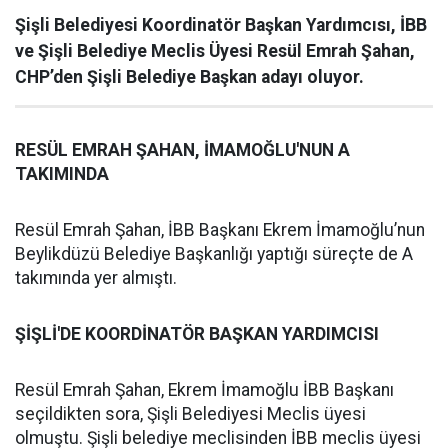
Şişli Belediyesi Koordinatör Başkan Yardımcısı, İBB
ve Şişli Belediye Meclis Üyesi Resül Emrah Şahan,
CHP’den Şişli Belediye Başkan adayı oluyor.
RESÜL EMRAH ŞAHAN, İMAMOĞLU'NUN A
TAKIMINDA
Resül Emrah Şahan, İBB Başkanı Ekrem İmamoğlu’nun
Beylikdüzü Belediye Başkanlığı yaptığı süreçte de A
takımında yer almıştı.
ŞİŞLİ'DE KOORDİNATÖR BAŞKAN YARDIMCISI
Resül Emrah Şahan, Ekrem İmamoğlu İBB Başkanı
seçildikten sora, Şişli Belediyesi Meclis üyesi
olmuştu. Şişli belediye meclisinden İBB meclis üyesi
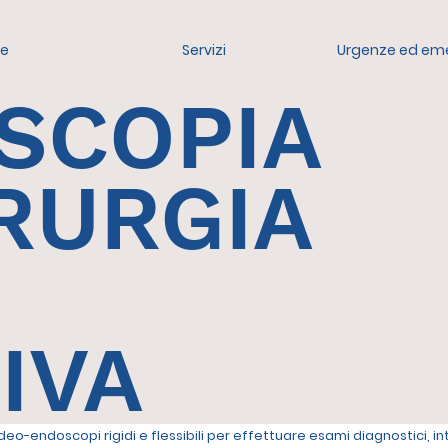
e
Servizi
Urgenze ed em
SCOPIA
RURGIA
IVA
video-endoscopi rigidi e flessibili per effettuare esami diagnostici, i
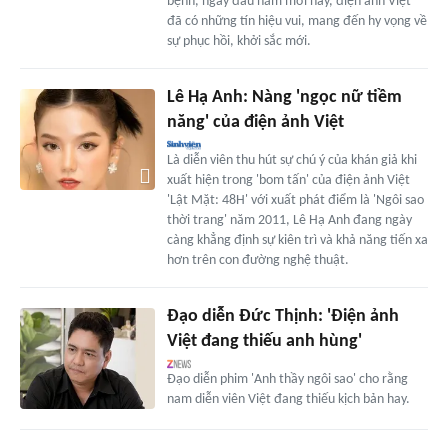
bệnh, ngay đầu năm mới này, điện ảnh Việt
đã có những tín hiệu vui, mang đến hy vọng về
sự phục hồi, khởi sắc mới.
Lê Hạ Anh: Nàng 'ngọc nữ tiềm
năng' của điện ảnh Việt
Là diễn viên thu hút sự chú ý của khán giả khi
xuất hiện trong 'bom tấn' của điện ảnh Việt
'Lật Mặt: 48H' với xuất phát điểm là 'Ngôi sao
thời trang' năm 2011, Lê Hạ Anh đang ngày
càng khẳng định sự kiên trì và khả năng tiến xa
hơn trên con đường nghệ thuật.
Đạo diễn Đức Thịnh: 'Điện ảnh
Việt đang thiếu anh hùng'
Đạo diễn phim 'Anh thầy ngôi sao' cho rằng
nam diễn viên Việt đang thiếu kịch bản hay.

== == ==

- **Problem statement**: Copy exactly. The range runs from the line containing "xuất hiện trong 'bom tấn' của điện ảnh Việt" through the last line of the data.

- **Output for this exercise**:
xuất hiện trong 'bom tấn' của điện ảnh Việt
'Lật Mặt: 48H' với xuất phát điểm là 'Ngôi sao
thời trang' năm 2011, Lê Hạ Anh đang ngày
càng khẳng định sự kiên trì và khả năng tiến xa
hơn trên con đường nghệ thuật.
Đạo diễn Đức Thịnh: 'Điện ảnh
Việt đang thiếu anh hùng'
Đạo diễn phim 'Anh thầy ngôi sao' cho rằng
nam diễn viên Việt đang thiếu kịch bản hay.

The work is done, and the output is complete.